◆ Document understanding data:
◇ ◇ ◇ ◇ ◇

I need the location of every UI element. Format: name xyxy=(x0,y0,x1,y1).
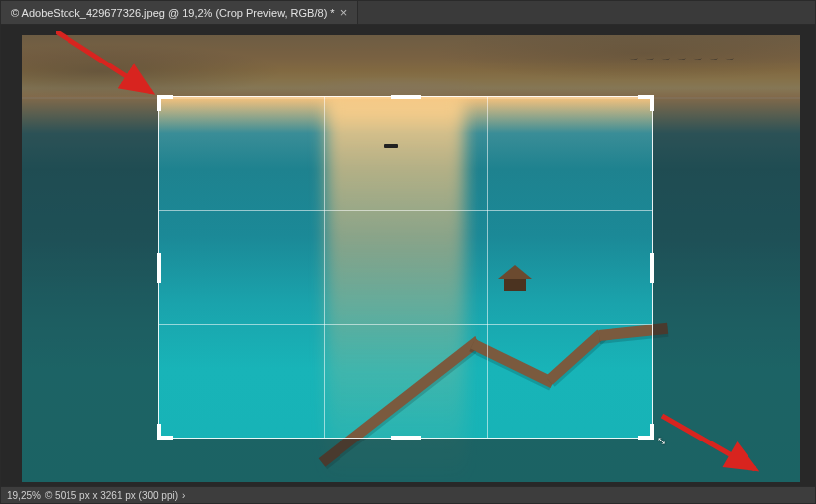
status-bar: 19,25% © 5015 px x 3261 px (300 ppi) › xyxy=(1,486,815,503)
close-icon[interactable]: × xyxy=(340,6,348,19)
crop-handle-bottom[interactable] xyxy=(391,436,421,440)
status-dimensions: © 5015 px x 3261 px (300 ppi) xyxy=(45,490,178,501)
crop-handle-top-left[interactable] xyxy=(157,95,173,111)
crop-grid-line xyxy=(487,97,488,438)
document-tab-title: © AdobeStock_429677326.jpeg @ 19,2% (Cro… xyxy=(11,7,335,19)
crop-handle-left[interactable] xyxy=(157,253,161,283)
document-image[interactable]: ︶︶︶︶︶︶︶ ⤡ xyxy=(22,35,800,482)
crop-grid-line xyxy=(159,210,652,211)
resize-diagonal-icon: ⤡ xyxy=(657,435,666,447)
crop-grid-line xyxy=(324,97,325,438)
crop-handle-top-right[interactable] xyxy=(638,95,654,111)
chevron-right-icon[interactable]: › xyxy=(182,490,185,501)
crop-handle-right[interactable] xyxy=(650,253,654,283)
crop-grid-line xyxy=(159,324,652,325)
document-tab[interactable]: © AdobeStock_429677326.jpeg @ 19,2% (Cro… xyxy=(1,1,358,24)
birds-silhouette: ︶︶︶︶︶︶︶ xyxy=(629,53,741,66)
canvas-area[interactable]: ︶︶︶︶︶︶︶ ⤡ xyxy=(1,25,815,486)
crop-handle-bottom-right[interactable] xyxy=(638,424,654,440)
crop-rectangle[interactable]: ⤡ xyxy=(158,96,653,439)
status-zoom[interactable]: 19,25% xyxy=(7,490,41,501)
crop-handle-top[interactable] xyxy=(391,95,421,99)
document-tab-bar: © AdobeStock_429677326.jpeg @ 19,2% (Cro… xyxy=(1,1,815,25)
crop-handle-bottom-left[interactable] xyxy=(157,424,173,440)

◇ ◇ ◇ ◇ ◇

◆ Work to be completed: Go through the entries above and report each line with the string "icon" in it.

◆ Solved exercise:
close-icon[interactable]: × xyxy=(340,6,348,19)
resize-diagonal-icon: ⤡ xyxy=(657,435,666,447)
chevron-right-icon[interactable]: › xyxy=(182,490,185,501)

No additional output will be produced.